**INPUT DATA:**
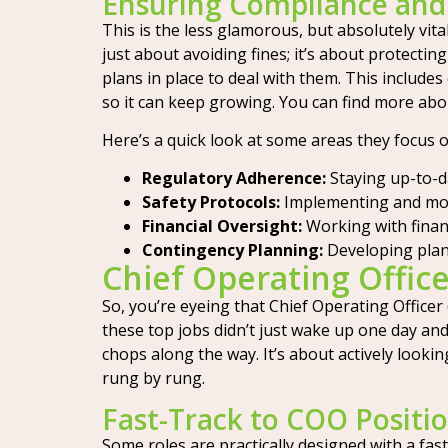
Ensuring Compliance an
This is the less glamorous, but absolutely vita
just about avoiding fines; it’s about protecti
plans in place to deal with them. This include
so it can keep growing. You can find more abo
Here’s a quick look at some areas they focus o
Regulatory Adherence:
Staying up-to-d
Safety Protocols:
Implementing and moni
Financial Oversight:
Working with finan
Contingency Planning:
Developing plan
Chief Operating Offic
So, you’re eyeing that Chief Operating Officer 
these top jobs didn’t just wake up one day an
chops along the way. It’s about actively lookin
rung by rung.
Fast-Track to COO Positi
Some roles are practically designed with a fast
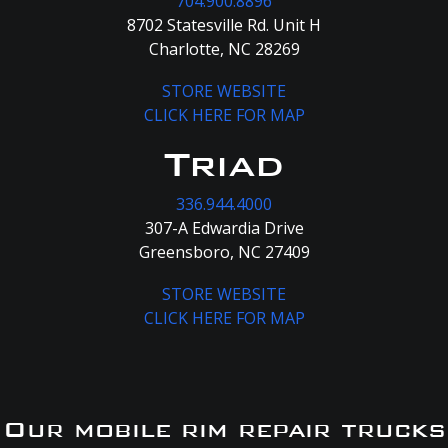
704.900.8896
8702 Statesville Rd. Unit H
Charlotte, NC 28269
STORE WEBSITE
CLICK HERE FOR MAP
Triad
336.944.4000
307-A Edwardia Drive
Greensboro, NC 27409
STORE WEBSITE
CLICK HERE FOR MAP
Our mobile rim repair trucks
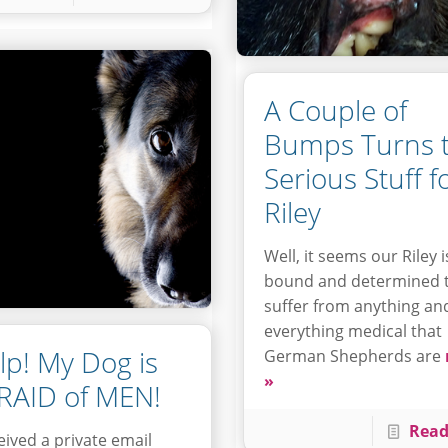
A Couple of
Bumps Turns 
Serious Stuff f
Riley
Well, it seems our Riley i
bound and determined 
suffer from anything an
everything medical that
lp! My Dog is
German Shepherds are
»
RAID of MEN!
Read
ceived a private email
...
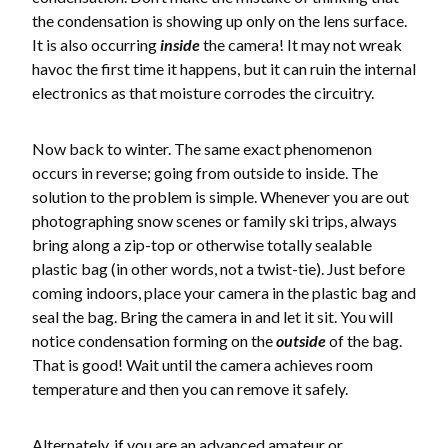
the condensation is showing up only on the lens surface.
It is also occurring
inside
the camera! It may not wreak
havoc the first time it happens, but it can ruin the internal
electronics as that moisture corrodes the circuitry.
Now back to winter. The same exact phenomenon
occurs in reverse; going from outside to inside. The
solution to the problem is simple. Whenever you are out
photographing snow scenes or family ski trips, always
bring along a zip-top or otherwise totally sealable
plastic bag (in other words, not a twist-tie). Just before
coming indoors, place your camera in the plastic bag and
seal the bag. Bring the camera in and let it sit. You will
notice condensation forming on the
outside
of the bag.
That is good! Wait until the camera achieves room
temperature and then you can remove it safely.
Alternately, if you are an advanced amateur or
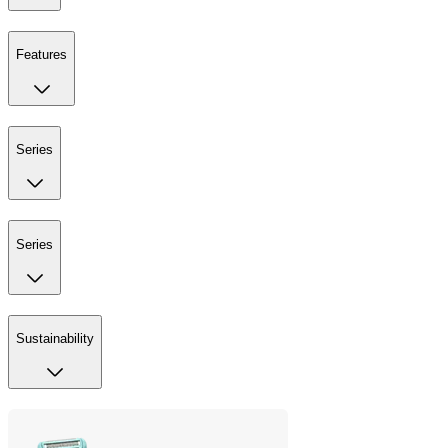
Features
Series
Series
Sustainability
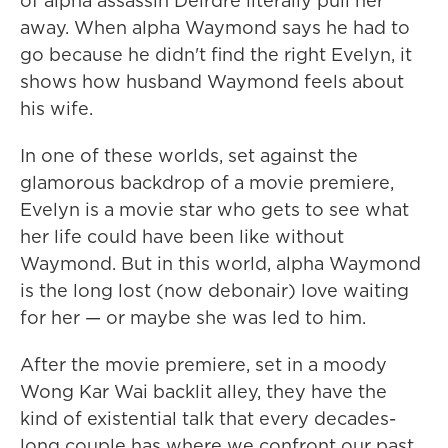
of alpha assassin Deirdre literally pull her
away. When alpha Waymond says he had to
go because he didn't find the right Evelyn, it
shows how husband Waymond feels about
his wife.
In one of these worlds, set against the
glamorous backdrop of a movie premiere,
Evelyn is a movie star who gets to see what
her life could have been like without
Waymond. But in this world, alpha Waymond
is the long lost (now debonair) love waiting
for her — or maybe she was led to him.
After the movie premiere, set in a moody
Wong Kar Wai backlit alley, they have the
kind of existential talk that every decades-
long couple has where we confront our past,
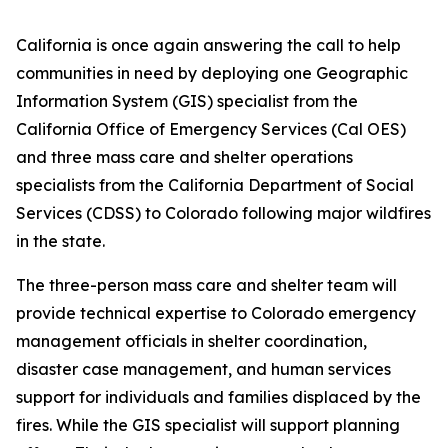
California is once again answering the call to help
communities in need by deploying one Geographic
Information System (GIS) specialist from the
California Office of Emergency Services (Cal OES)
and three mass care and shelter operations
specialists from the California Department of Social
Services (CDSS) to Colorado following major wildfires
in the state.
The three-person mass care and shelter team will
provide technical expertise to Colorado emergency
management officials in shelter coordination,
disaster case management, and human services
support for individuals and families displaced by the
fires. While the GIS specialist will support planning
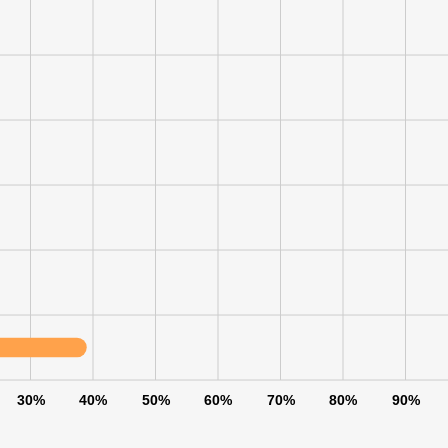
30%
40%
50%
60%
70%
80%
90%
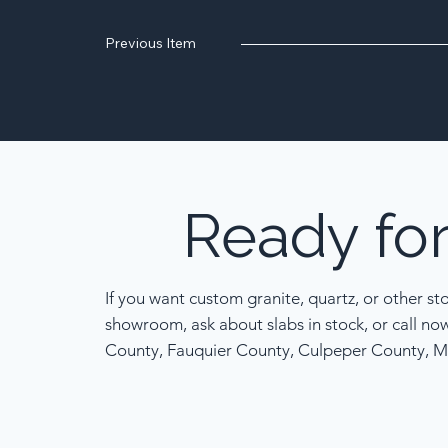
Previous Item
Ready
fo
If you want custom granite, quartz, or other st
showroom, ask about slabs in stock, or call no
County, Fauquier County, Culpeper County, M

**TASK TO COMPLETE:** The answer is those lines of the material above that run from the one containing "temperature and then" up to and including the one containing "Waymond. But in this world, alpha Waymond", restated exactly and without images.

**WRITTEN ANSWER:**
temperature and then you can remove it safely.
Alternately, if you are an advanced amateur or
Features
Series
Series
Sustainability
of alpha assassin Deirdre literally pull her
away. When alpha Waymond says he had to
go because he didn't find the right Evelyn, it
shows how husband Waymond feels about
his wife.
In one of these worlds, set against the
glamorous backdrop of a movie premiere,
Evelyn is a movie star who gets to see what
her life could have been like without
Waymond. But in this world, alpha Waymond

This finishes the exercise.